Some of these target species are making a slow return to the Manhan, according to Grader. While no shad or river herring were found upstream of the dam before the fish ladder’s installation, some have now been detected passing through the structure. These numbers remain very low, but Grader said this level of progress is typical for reintroduction efforts.

“There’s a lag time from when you start your restoration effort to starting to see results,” she said, noting that some fish species only migrate upstream after periods of several years.

Additionally, Ken Sprankle, a project leader with the Connecticut River Coordinator’s Office, stocks the upstream area with pre-spawned river herring to assist the introduction effort.

Originally planned to cost $750,000, with this funding provided by American Recovery and Reinvestment Act funds, the project’s price tag increased to over $1.35 million due to unanticipated complications at the worksite. Additionally, an abutter filed a lawsuit over the city’s use of an easement, further slowing the project’s progress. Ultimately, the fish ladder’s construction was completed more than a decade after it was first proposed.

Easthampton Mayor Nicole LaChapelle said that while the fish ladder isn’t often in the city’s spotlight, the project makes important contributions to the regional ecosystem.

“It’s one of those quiet and subtle but super important helping hands that the city of Easthampton provides,” LaChapelle said.

Public access to the fish ladder remains limited, according to Greg Nuttelman, the city’s Department of Public Works superintendent. The site itself has two parking spaces, and the fish ladder is located in “not a very accessible spot,” he said, making it hard for people to get close to it.
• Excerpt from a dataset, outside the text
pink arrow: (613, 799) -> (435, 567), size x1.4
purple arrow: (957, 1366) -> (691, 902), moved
But the city has been setting up the fish ladder for use every spring since its introduction, Nuttelman said, with the exception of last year, when the process was paused due to the COVID-19 pandemic.
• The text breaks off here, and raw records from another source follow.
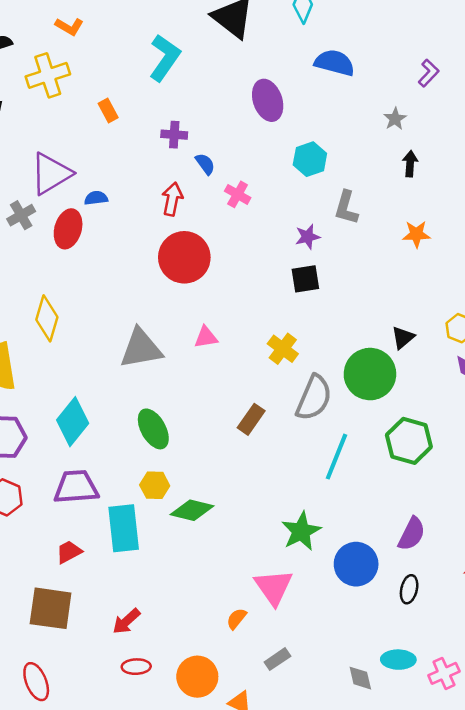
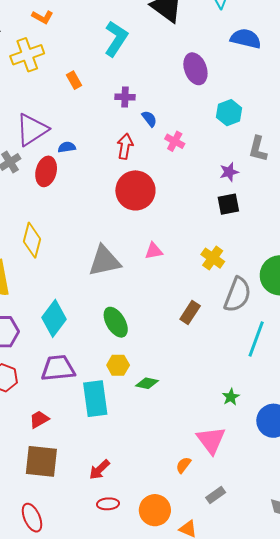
green diamond: (192, 510) -> (147, 383), size x0.7
green star: (301, 531) -> (231, 397), size x0.6
red trapezoid: (69, 552) -> (39, 419), moved

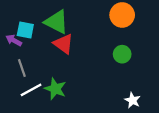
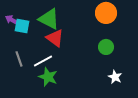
purple arrow: (14, 40) -> (12, 20), moved
white line: (31, 90) -> (43, 61), moved
white star: (133, 100) -> (115, 77), moved

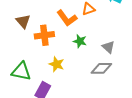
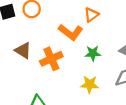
yellow star: (57, 64) -> (90, 84), moved

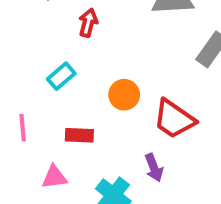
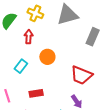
orange circle: (124, 95) -> (47, 57), moved

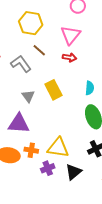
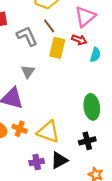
cyan semicircle: (90, 88) -> (95, 55), moved
yellow rectangle: (54, 90) -> (57, 48), moved, turned 30
purple cross: (48, 168) -> (37, 162), moved

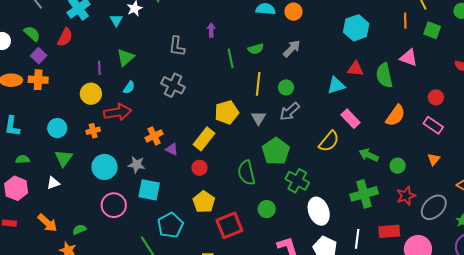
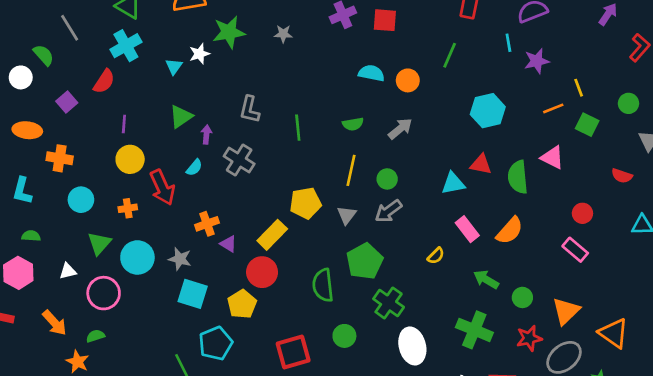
orange line: (405, 21) -> (553, 108), turned 63
purple arrow: (211, 30) -> (206, 135), moved
green semicircle: (32, 34) -> (44, 55), moved
green line: (231, 58) -> (298, 128), moved
purple line: (99, 68) -> (124, 124), moved
orange cross: (38, 80) -> (60, 158), moved
cyan semicircle: (129, 87) -> (194, 168), moved
red arrow: (118, 112) -> (162, 187), turned 68
orange semicircle: (396, 116) -> (510, 231), moved
yellow semicircle: (329, 141) -> (436, 256), size x0.6
green triangle: (64, 158) -> (99, 243), moved
orange triangle: (434, 159) -> (566, 311), moved, size x1.6
red circle: (199, 168) -> (262, 272), size x1.5
green cross: (364, 194) -> (474, 330), turned 32
yellow pentagon: (204, 202) -> (242, 304), moved
pink circle: (114, 205) -> (104, 293), moved

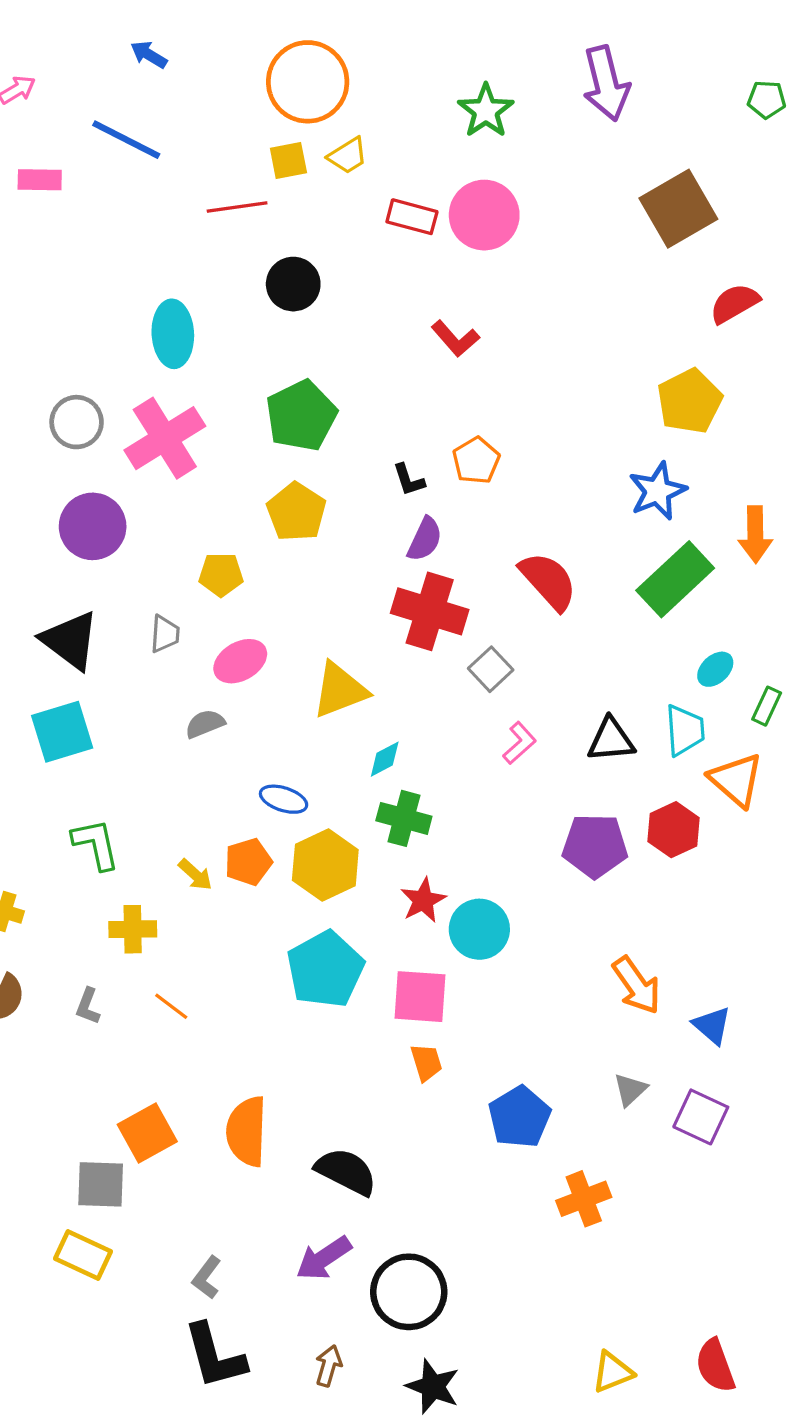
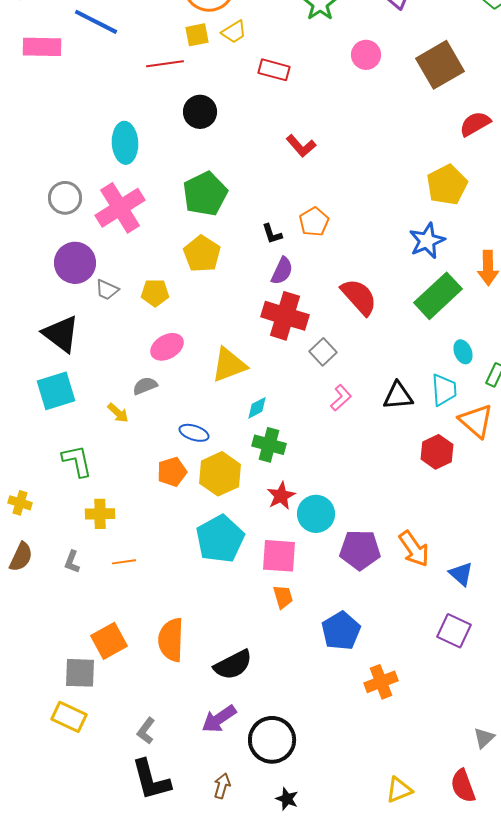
pink rectangle: (40, 180) -> (42, 47), size x1.4
pink circle: (484, 215) -> (366, 55), moved, size x0.7
gray trapezoid: (165, 634) -> (107, 290), moved, turned 110
cyan ellipse: (715, 669) -> (463, 352), turned -70
purple pentagon: (595, 846) -> (360, 550), moved
yellow arrow: (195, 875) -> (118, 413), moved
orange line: (171, 1006) -> (124, 562), turned -45
gray triangle: (630, 1090) -> (484, 738), moved
black semicircle: (346, 1172) -> (233, 665), turned 126
black star: (433, 1387) -> (287, 799), size x0.7

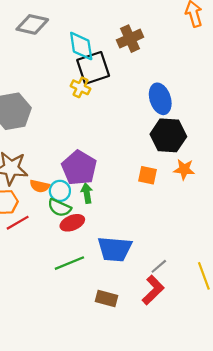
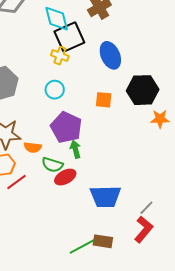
blue ellipse: (160, 99) -> (110, 55), moved
orange square: (148, 175) -> (104, 100), moved
cyan circle: (60, 191) -> (55, 90), moved
green line: (69, 263) -> (82, 246), moved

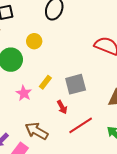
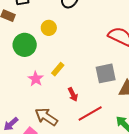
gray square: (76, 84) -> (106, 73), moved

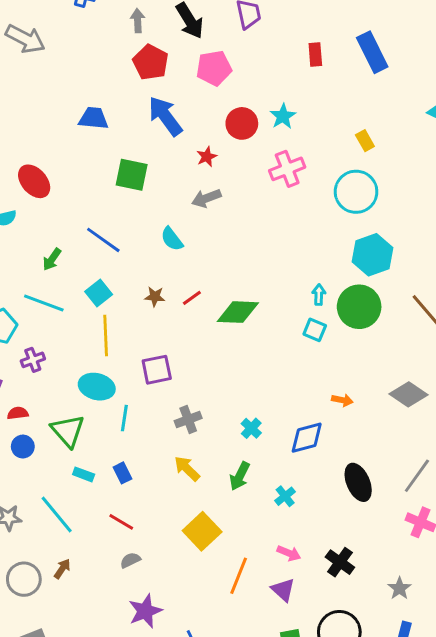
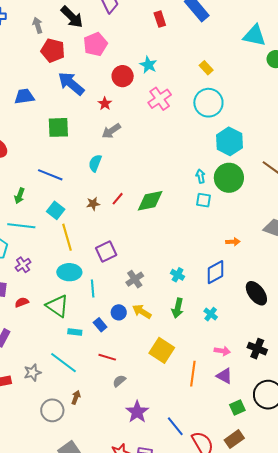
cyan semicircle: (172, 239) -> (95, 163), turned 72
blue circle: (23, 447) -> (119, 312), moved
The fish ladder does include features that prime it for public access, according to Grader, such as a handicap access ramp with safety railings that overlooks the ladder. The structure also includes a video cave with a viewing window, where viewers can see camera footage of fish passing through the ladder. The recording equipment, which officials set up for this year’s season on Wednesday, uses motion-sensing technology to capture video of fish as they use the ladder.

But the video cave is “not really really set up as a public viewing window in that respect,” Grader said, and it is typically gated off.
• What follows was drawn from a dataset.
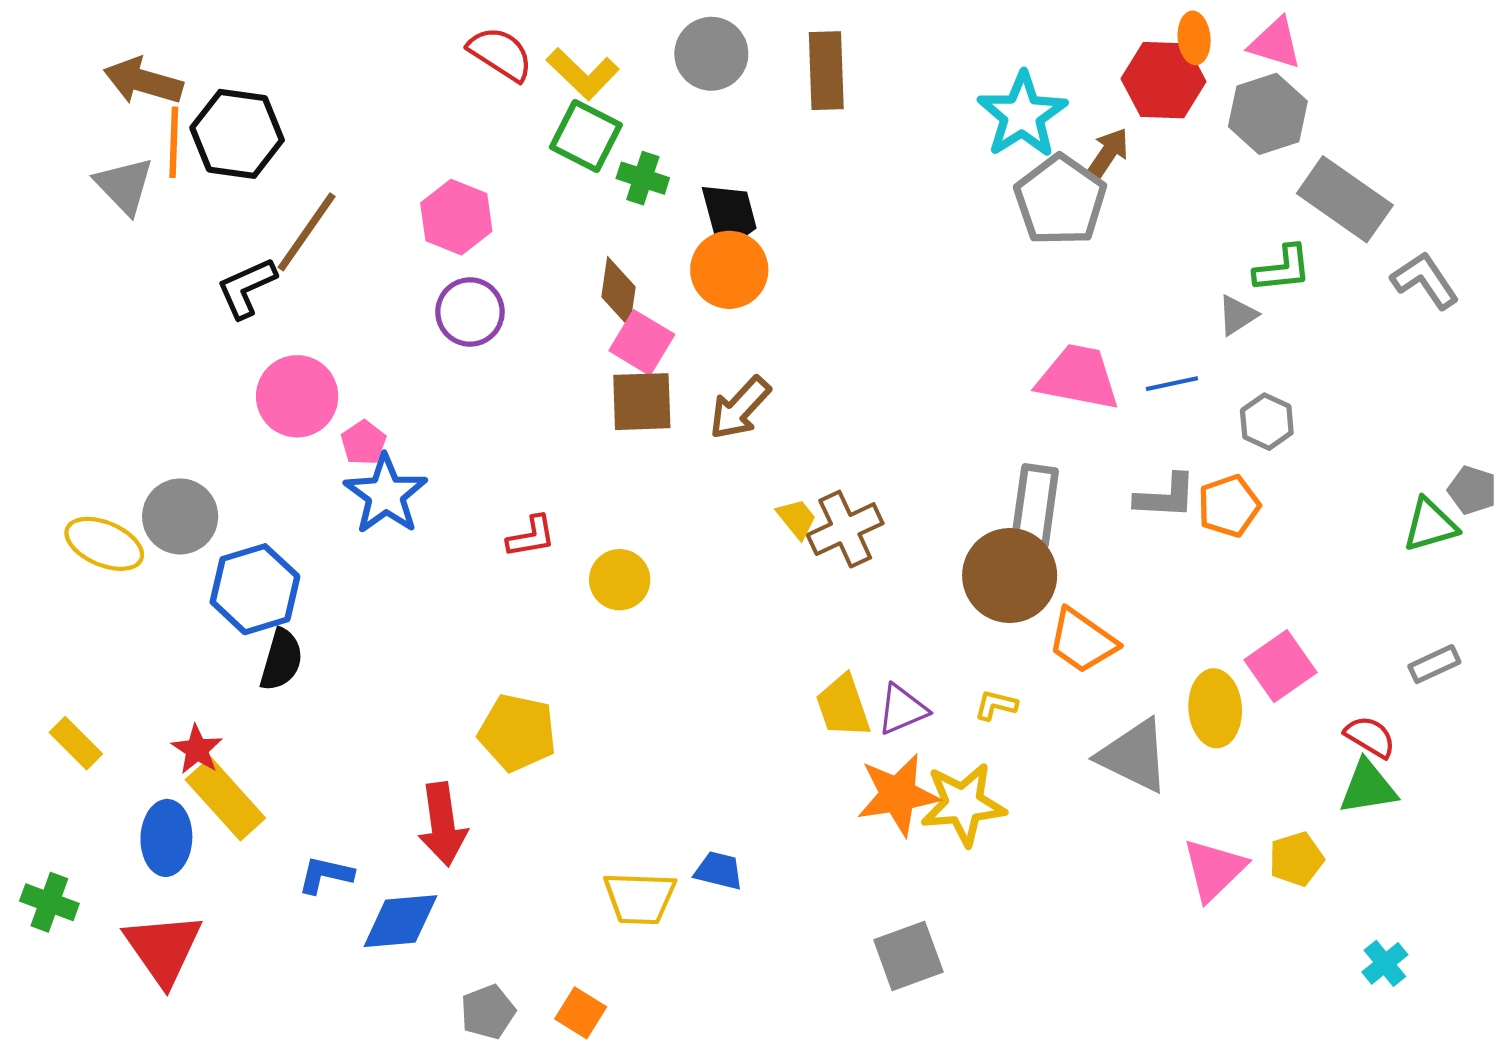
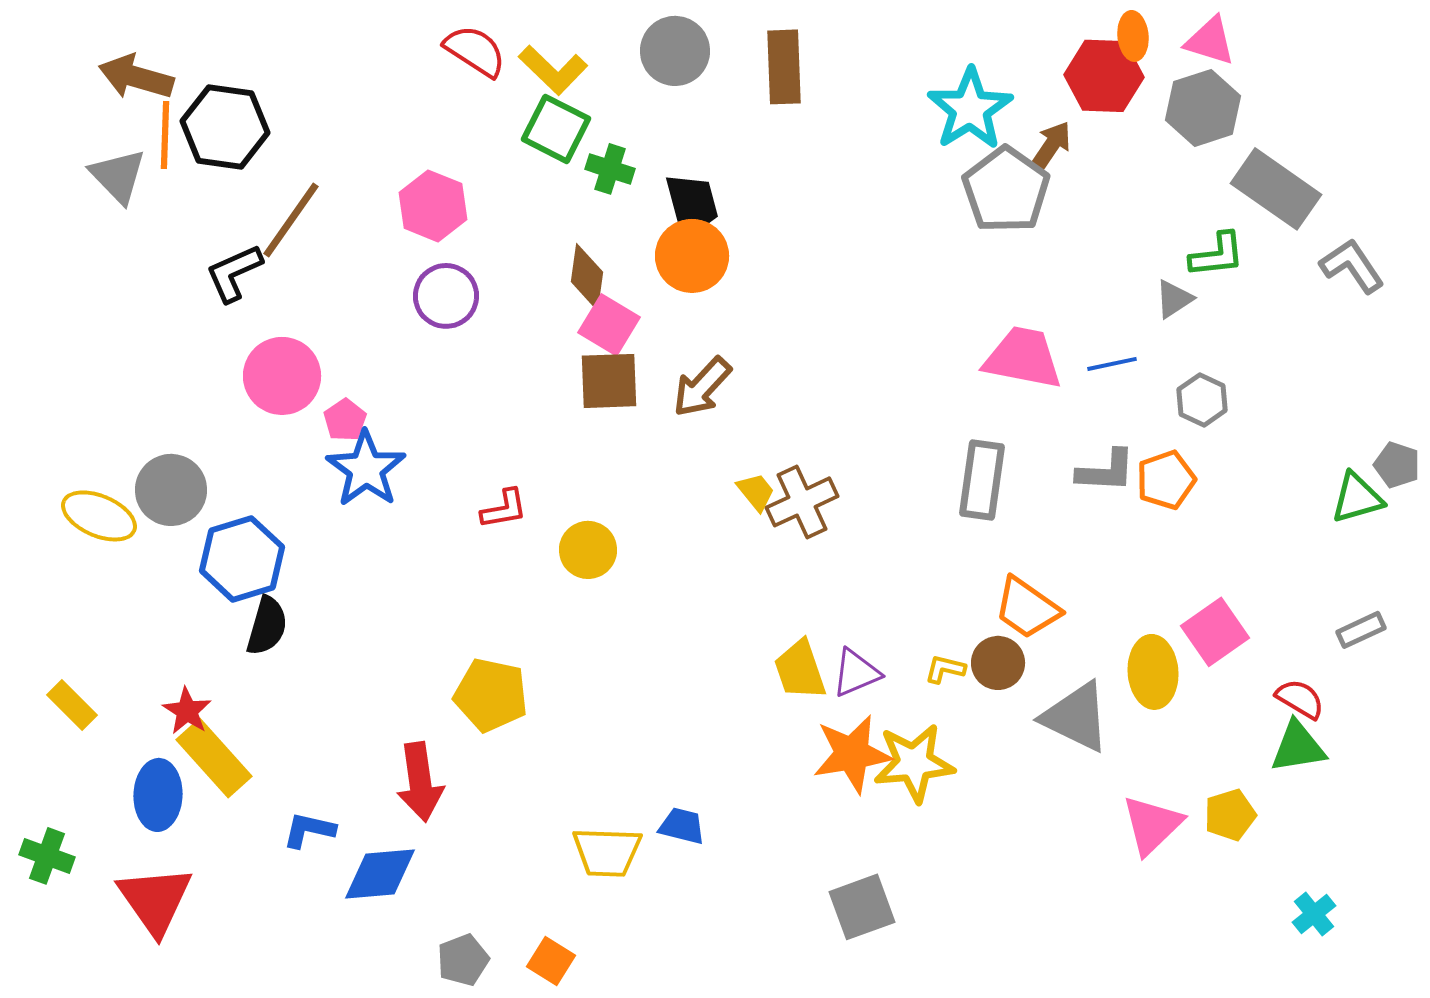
brown circle: (1010, 575) -> (998, 663), moved, size x0.6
“It would only be accessible when the city unlocked the gates and provides public access,” Grader said, though she added that the fish ladder “has all the facilities in place for ecological and public outreach.”

The city typically gates off the area because it is a safety hazard for members of the public to visit unattended, LaChapelle said. The two parking spaces also limit access, and the small side street can be hard to locate. Visitors need to drive through private property to access the fish ladder, though easements allow this passage.

While this location can complicate public access, it serves as the most beneficial area for the fish ladder to serve its purpose, LaChapelle said.

“It’s built for the fish, and not the people,” she added.

But the city is “always happy to open it and get some folks over there to make sure it’s safe,” LaChapelle said, noting that a handful of environmental groups and classes have requested and been granted access to the fish ladder for educational purposes in the past.

In 2018, U.S. Fish & Wildlife gained permission from the city to use the ladder to host a World Fish Migration Day event, where the public was invited to see the ladder in operation and view video clips of fish passing through. LaChapelle hopes to see the site host this event again in the future.

Requests to access the fish ladder increased surrounding this event, according to LaChapelle. But she is surprised that the city does not typically receive more requests.

The only continuous expense shouldered by the city is the facility’s monthly electricity bill, according to LaChapelle, who said that this expense averages about $80 per month.